What is needed: Pull every line with "como" from the entries below.
-----
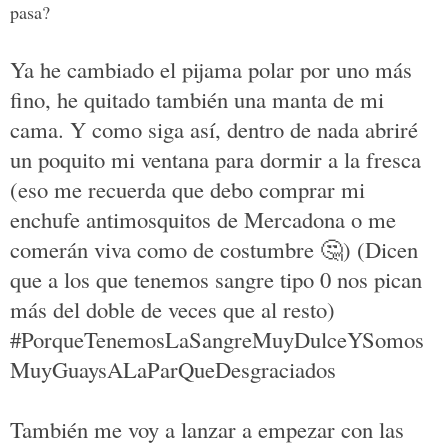
pasa?
Ya he cambiado el pijama polar por uno más
fino, he quitado también una manta de mi
cama. Y como siga así, dentro de nada abriré
un poquito mi ventana para dormir a la fresca
(eso me recuerda que debo comprar mi
enchufe antimosquitos de Mercadona o me
comerán viva como de costumbre
🤔
) (Dicen
que a los que tenemos sangre tipo 0 nos pican
más del doble de veces que al resto)
#PorqueTenemosLaSangreMuyDulceYSomos
MuyGuaysALaParQueDesgraciados
También me voy a lanzar a empezar con las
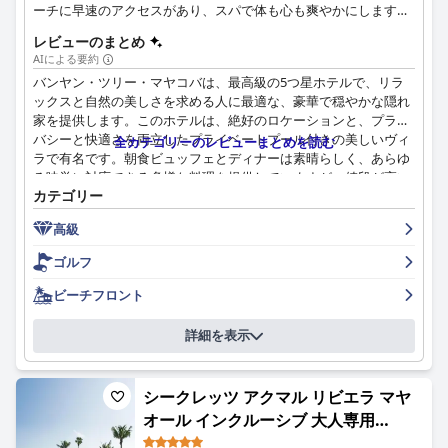
ーチに早速のアクセスがあり、スパで体も心も爽やかにしますの
で、一番楽しくてストレスなしの宿泊を過ごせます。
レビューのまとめ
AIによる要約
バンヤン・ツリー・マヤコバは、最高級の5つ星ホテルで、リラ
ックスと自然の美しさを求める人に最適な、豪華で穏やかな隠れ
家を提供します。このホテルは、絶好のロケーションと、プライ
バシーと快適さを両立したプライベートプール付きの美しいヴィ
全カテゴリーのレビューまとめを読む
ラで有名です。朝食ビュッフェとディナーは素晴らしく、あらゆ
る味覚に対応できる多様な料理を提供していますが、値段が高い
カテゴリー
と感じる人もいます。ホテルの清潔さは申し分なく、スタッフは
プロフェッショナルでフレンドリーで、すべてのゲストのニーズ
高級
に気を配っています。ビーチクラブと、手入れの行き届いたビー
チと海辺のプール、そしてプライベートヴィラのプールは、ゲス
ゴルフ
トがくつろいでリラックスできる究極の空間を提供します。客室
のWi-Fiや自転車の選択肢が時代遅れだと感じるゲストもいます
ビーチフロント
が、全体的な体験は素晴らしく、サービスは真に5つ星です。楽
園での豪華で忘れられない休日をお探しの方には、バンヤン・ツ
詳細を表示
リー・マヤコバが究極の選択肢です。
シークレッツ アクマル リビエラ マヤ
オール インクルーシブ 大人専用
(Secrets Akumal Riviera Maya -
-----
Response for this exercise:
cama. Y como siga así, dentro de nada abriré
comerán viva como de costumbre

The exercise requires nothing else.